* **EXERCISE PROMPT**
Reproduce the tail of the data exactly. It starts at the line containing "k/influencers" and runs to the last line.

*** Opening of PROVIDED DATA ***

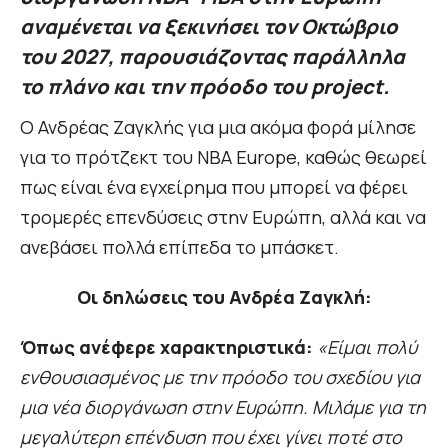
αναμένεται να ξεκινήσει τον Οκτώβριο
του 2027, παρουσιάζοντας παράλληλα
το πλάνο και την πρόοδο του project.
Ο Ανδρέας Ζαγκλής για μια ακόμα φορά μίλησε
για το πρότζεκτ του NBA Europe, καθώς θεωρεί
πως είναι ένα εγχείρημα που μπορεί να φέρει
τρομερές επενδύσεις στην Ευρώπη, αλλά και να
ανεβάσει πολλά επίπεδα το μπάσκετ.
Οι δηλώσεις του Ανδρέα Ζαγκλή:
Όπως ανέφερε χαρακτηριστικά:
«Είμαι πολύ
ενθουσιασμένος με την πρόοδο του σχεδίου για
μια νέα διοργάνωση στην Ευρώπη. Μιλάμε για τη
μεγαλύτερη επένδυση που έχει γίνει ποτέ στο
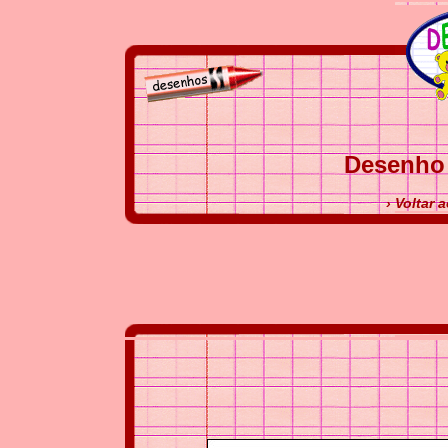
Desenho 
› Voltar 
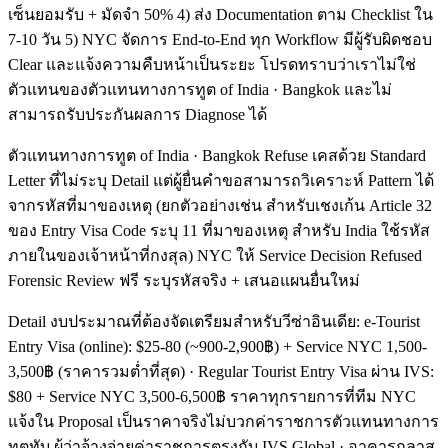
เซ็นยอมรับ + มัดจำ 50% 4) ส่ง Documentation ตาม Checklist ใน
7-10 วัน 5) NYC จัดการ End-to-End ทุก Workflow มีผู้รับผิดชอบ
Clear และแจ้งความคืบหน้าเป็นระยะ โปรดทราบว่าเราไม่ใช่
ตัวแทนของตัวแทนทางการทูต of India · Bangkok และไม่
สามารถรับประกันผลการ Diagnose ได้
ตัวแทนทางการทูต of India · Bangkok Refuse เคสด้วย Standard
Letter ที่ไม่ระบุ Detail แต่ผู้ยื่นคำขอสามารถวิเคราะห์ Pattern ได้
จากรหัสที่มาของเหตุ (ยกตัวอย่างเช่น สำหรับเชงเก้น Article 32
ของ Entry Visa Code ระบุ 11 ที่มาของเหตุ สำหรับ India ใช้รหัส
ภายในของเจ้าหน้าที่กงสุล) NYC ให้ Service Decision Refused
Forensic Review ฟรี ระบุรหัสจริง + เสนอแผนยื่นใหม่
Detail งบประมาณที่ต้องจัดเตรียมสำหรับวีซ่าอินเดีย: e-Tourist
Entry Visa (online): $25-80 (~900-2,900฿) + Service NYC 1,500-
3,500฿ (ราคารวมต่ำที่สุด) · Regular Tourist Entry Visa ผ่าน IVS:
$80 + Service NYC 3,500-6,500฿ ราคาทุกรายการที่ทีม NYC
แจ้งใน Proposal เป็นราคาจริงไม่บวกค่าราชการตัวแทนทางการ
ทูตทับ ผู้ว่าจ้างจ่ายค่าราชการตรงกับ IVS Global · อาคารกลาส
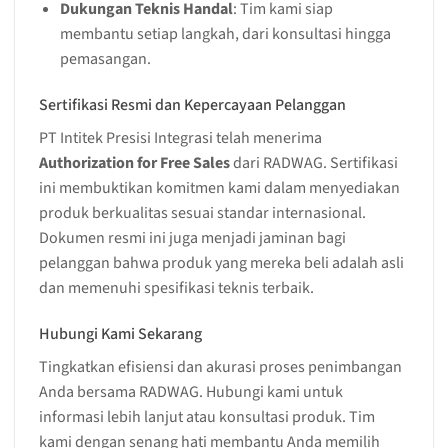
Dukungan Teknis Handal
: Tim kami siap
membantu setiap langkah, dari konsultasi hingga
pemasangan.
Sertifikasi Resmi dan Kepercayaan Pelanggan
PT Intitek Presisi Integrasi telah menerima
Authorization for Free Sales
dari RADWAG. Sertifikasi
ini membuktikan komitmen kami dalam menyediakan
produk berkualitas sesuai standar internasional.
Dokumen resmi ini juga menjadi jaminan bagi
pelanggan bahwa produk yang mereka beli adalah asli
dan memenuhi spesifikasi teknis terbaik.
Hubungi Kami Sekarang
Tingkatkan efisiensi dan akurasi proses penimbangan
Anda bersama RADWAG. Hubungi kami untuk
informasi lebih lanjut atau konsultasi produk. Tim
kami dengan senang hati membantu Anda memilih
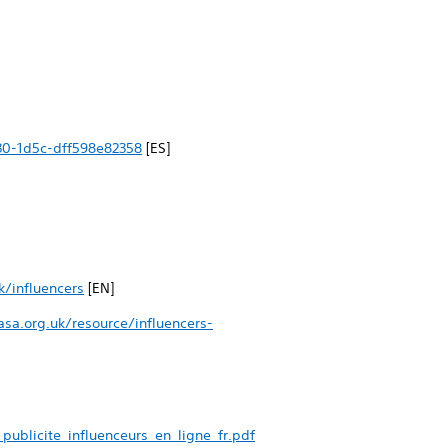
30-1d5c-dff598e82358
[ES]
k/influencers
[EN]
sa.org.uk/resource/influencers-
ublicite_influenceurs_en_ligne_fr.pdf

*** Close of PROVIDED DATA ***

* **YOUR RESPONSE**
k/influencers
[EN]
sa.org.uk/resource/influencers-
ublicite_influenceurs_en_ligne_fr.pdf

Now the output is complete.